According to Hungarian PM Viktor Orbán’s evaluation, the Wednesday meeting of the V4 and President Juncker was successful, fruitful and useful, János Lázár, the Minister heading the Prime Minister’s Office said at the press conference on Thursday.

Czech EU affairs minister Ales Chmelar said the five had an "excellent debate". Another diplomat from one of the four states said their delegation was pleased by Juncker's apparent readiness to listen to their arguments.

No decisions were made public after the meeting, but the mere fact of the lengthy dinner was intended as a gesture by the Commission to woo the reluctant states closer, Reuters added.

Brussels has annoyed the ex-communist countries by embracing calls for faster and deeper integration, demanding they take in refugees, and contemplating restrictions on the right of their citizens to work in wealthier EU states for lower salaries than native workers receive.

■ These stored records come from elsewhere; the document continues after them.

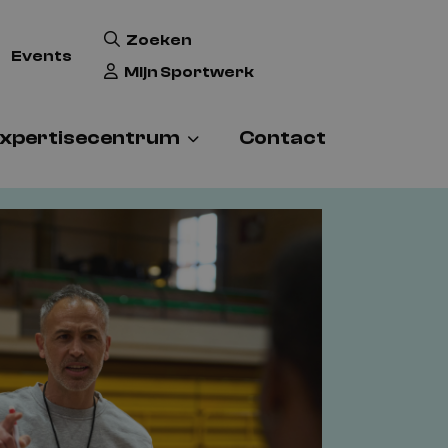
Zoeken
Events
Mijn Sportwerk
xpertisecentrum
Contact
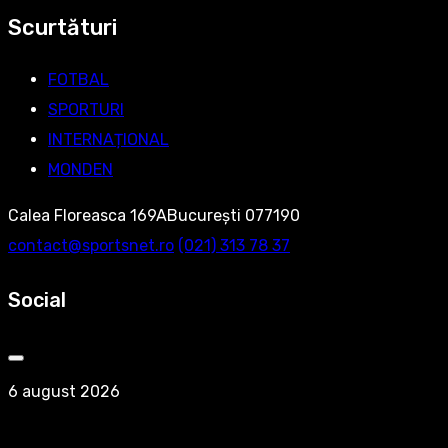
Scurtături
FOTBAL
SPORTURI
INTERNAȚIONAL
MONDEN
Calea Floreasca 169ABucurești 077190
contact@sportsnet.ro
‭(021) 313 78 37‬
Social
6 august 2026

French President Emmanuel Macron says cheap labour from eastern Europe puts his people at a competitive disadvantage, and is pushing to curb that right with the backing of Belgium, the Netherlands and other more-developed EU states.

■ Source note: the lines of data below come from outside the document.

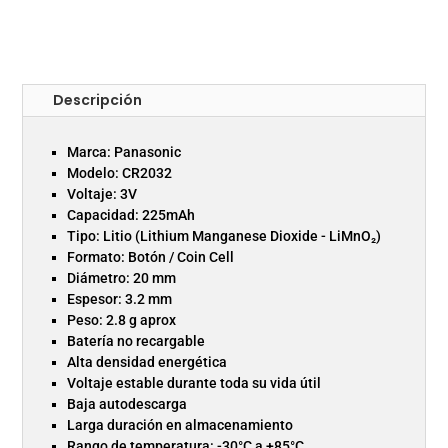
Descripción
Marca: Panasonic
Modelo: CR2032
Voltaje: 3V
Capacidad: 225mAh
Tipo: Litio (Lithium Manganese Dioxide - LiMnO₂)
Formato: Botón / Coin Cell
Diámetro: 20 mm
Espesor: 3.2 mm
Peso: 2.8 g aprox
Batería no recargable
Alta densidad energética
Voltaje estable durante toda su vida útil
Baja autodescarga
Larga duración en almacenamiento
Rango de temperatura: -30°C a +85°C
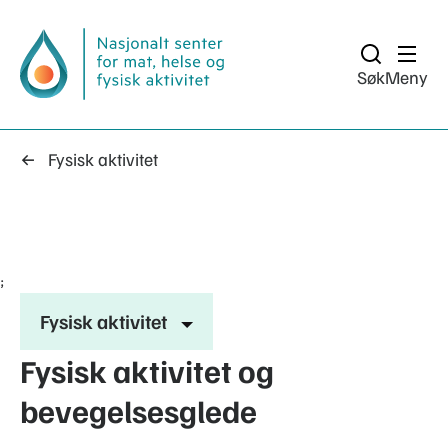
Søk
Meny
Fysisk aktivitet
;
Fysisk aktivitet
Fysisk aktivitet og
bevegelsesglede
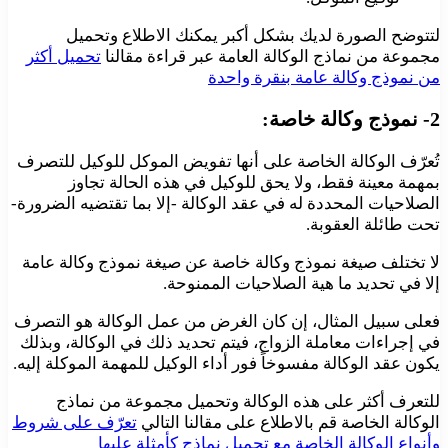
لتتوضح الصورة لديك بشكل أكبر يمكنك الاطلاع وتحميل
مجموعة من نماذج الوكالة العامة عبر قراءة مقالنا
تحميل أكثر
من نموذج وكالة عامة بنقرة واحدة
2- نموذج وكالة خاصة:
تُعرّف الوكالة الخاصة على أنها تفويض الموكل للوكيل للتصرف
بمهمة معينة فقط، ولا يحق للوكيل في هذه الحالة تجاوز
الصلاحيات المحددة له في عقد الوكالة -إلا بما تقتضيه الضرورة-
تحت طائلة العقوبة.
لا تختلف صيغة نموذج وكالة خاصة عن صيغة نموذج وكالة عامة
إلا في تحديد ما هية الصلاحيات الممنوحة.
فعلى سبيل المثال، إن كان الغرض من عمل الوكالة هو التصرف
في إجراءات معاملة الزواج، فيتم تحديد ذلك في الوكالة، وبذلك
يكون عقد الوكالة مفسوخاً فور أداء الوكيل للمهمة الموكلة إليه.
للتعرف أكثر على هذه الوكالة وتحميل مجموعة من نماذج
الوكالة الخاصة قم بالاطلاع على مقالنا التالي
تعرّف على شروط
وأنواع الوكالة الخاصة مع تحميل نماذج كأمثلة عليها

After EU leaders are expected to discuss the matter on the sidelines of their two-day summit, their ministers will try to seal an agreement on the divisive issue at further talks in Luxembourg on Monday.

Poland and Hungary, with nationalist populist governments, also have a number of disputes with Brussels over upholding democratic principles and ensuring judicial independence.

Such issues have fuelled talk in the EU that the reluctant easterners could be left behind as others in the bloc seek to deepen their ties in the wake of Britain's exit.

Poland and Hungary both have lost court cases recently at the European Court of Justice and vowed to challenge the rulings.

East-west divide?

Italy has been going even further in calling on the bloc to take away some of the generous EU handouts the easterners receive to punish them for failing to show enough solidarity on handling migration and undercutting the rule of law."The EU 27 must avoid any splitting into east or west," said the Czech Republic's outgoing Prime Minister Bohuslav Sobotka.

"We agreed... that any further discussion on the future of the EU must be led in the format of 27 member states. No member state can be excluded from these negotiations. All states must be treated equally."

Sobotka is likely to be replaced in an election this weekend by tough-talking billionaire Andrej Babis, who has often criticised Brussels and the bloc's push for all member states to host some asylum seekers who make it to Europe.

Orbán was of the opinion that the V4 countries expressed concordant views on every issue, and they managed to demonstrate to the President of the Commission that this is a close, effective and successful co-operation. Lázár noted.

At the working dinner, Hungary, together with its V4 partners, stressed that there cannot be double standards between the Western and Eastern Member States. The application of double standards vis-a-vis the Central-European countries is a daily practice on the Commission’s part: "what is allowed in the West is forbidden in the East".

While the V4 countries had made themselves known as broadly eurosceptic, EU diplomats warn against a generalisation that the division between eastern and western EU member states is growing, EuObserver reported earlier this week.

For one thing, the V4 are not united either.

The illiberal path taken by Poland and Hungary has caused clashes with the EU executive over rule-of-law concerns, and both Warsaw and Budapest have accused Brussels of political interference.

Eurozone-member Slovakia has toned down its eurosceptic rhetoric since the country held the EU's rotating presidency, and in August PM Robert Fico said his country wants to belong to the core of Europe.

The Czech Republic has been sitting on the fence, but a possible populist win in the elections this weekend could push it into the staunchly eurosceptic camp.

"I would be careful with labels. If you put the label 'east' on a country, it will be inclined to react as an 'eastern' country," one source warned.